• _Records from a data collection_
**********

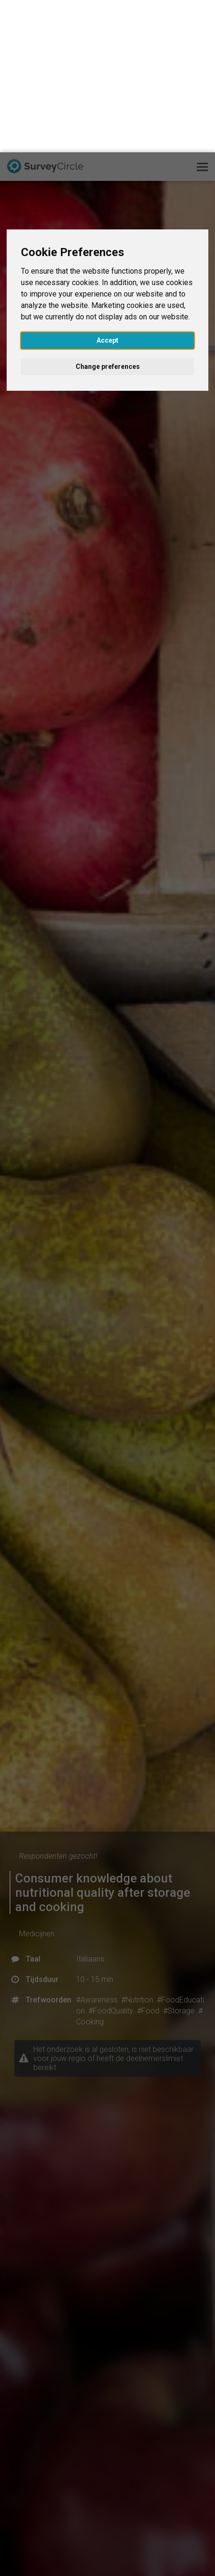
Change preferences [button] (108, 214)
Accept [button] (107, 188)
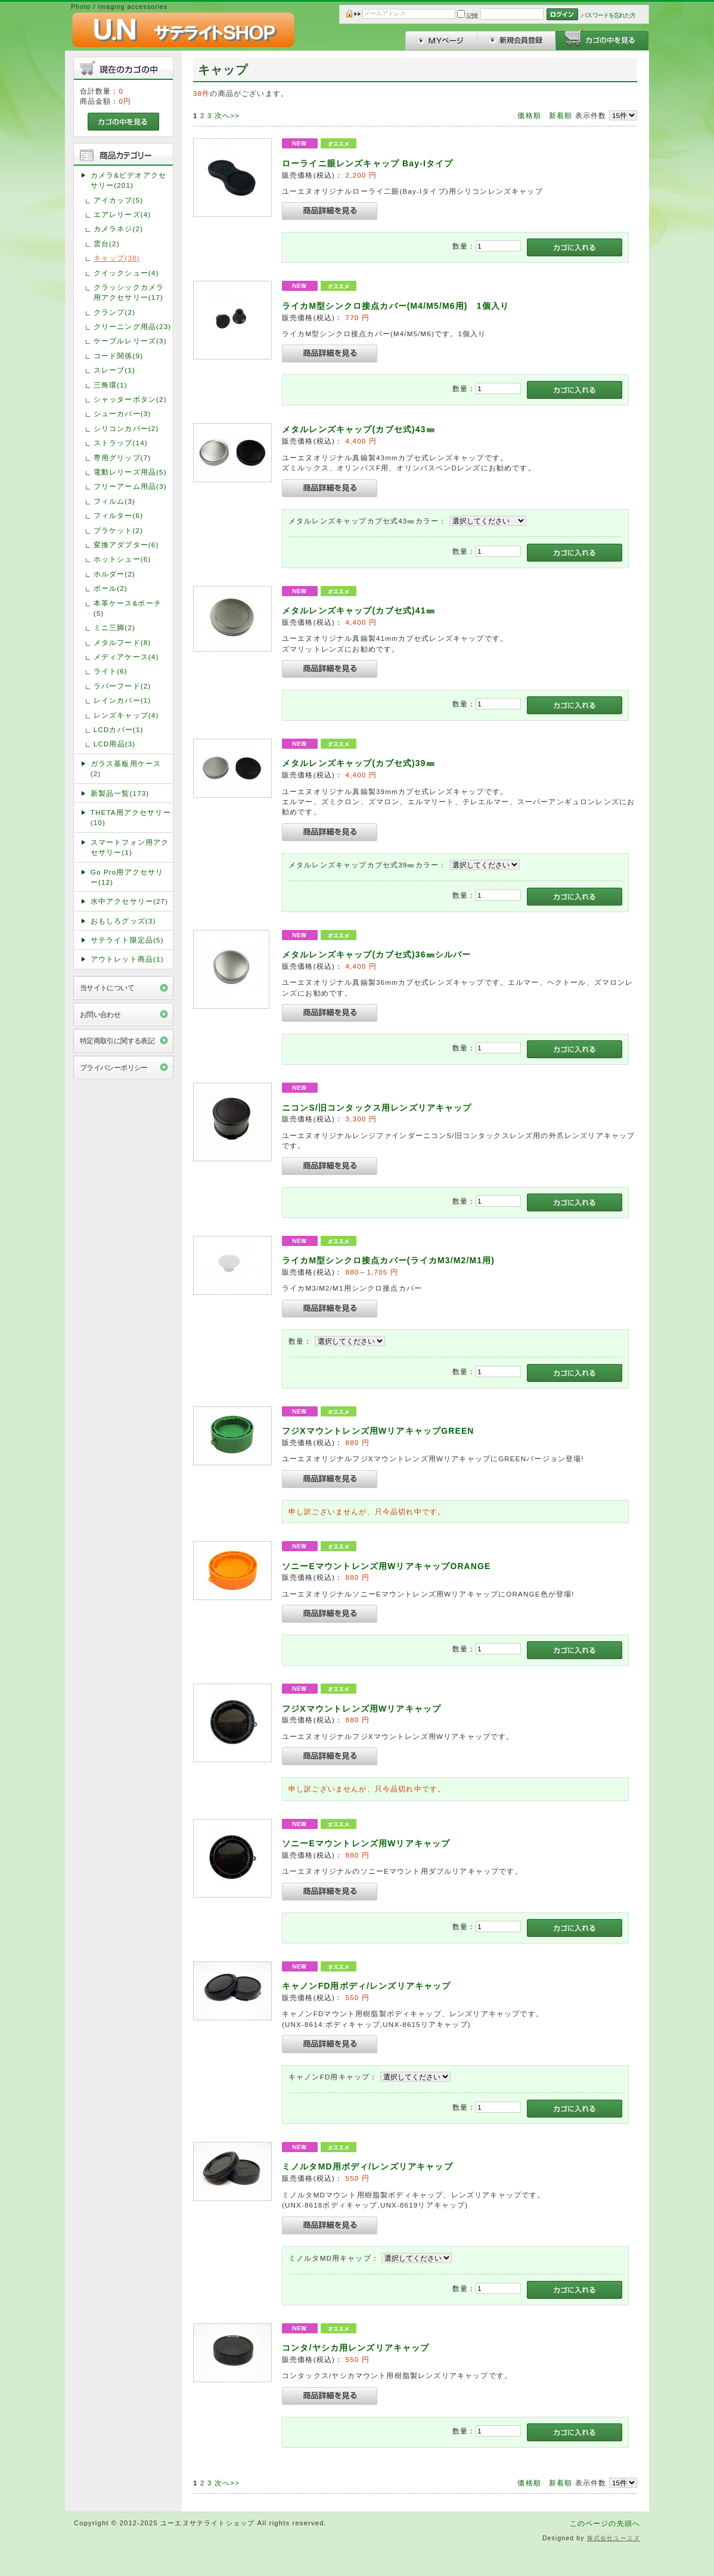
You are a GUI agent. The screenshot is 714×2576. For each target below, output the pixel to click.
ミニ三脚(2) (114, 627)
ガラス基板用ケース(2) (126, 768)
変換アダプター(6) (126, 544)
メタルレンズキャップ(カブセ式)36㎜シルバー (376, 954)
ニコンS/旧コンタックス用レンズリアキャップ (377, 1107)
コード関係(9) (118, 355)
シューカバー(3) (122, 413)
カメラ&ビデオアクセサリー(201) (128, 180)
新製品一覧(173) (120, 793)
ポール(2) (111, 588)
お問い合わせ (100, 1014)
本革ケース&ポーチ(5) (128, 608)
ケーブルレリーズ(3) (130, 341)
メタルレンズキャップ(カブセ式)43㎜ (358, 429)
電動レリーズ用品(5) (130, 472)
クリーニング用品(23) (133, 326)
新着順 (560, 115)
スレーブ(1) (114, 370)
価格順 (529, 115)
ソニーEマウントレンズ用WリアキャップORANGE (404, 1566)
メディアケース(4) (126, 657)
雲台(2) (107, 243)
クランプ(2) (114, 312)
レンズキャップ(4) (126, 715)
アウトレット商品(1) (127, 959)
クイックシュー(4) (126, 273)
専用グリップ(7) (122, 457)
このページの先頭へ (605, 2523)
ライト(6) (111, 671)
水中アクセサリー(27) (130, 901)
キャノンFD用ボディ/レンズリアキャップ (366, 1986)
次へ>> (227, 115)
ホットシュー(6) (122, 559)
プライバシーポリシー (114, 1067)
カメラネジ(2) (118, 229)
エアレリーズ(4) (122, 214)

**********

• _EXERCISE PROMPT_
Check the entries above for the word "button" and copy every line where it turns up.

• _ANSWER TO THE EXERCISE_
Change preferences [button] (108, 214)
Accept [button] (107, 188)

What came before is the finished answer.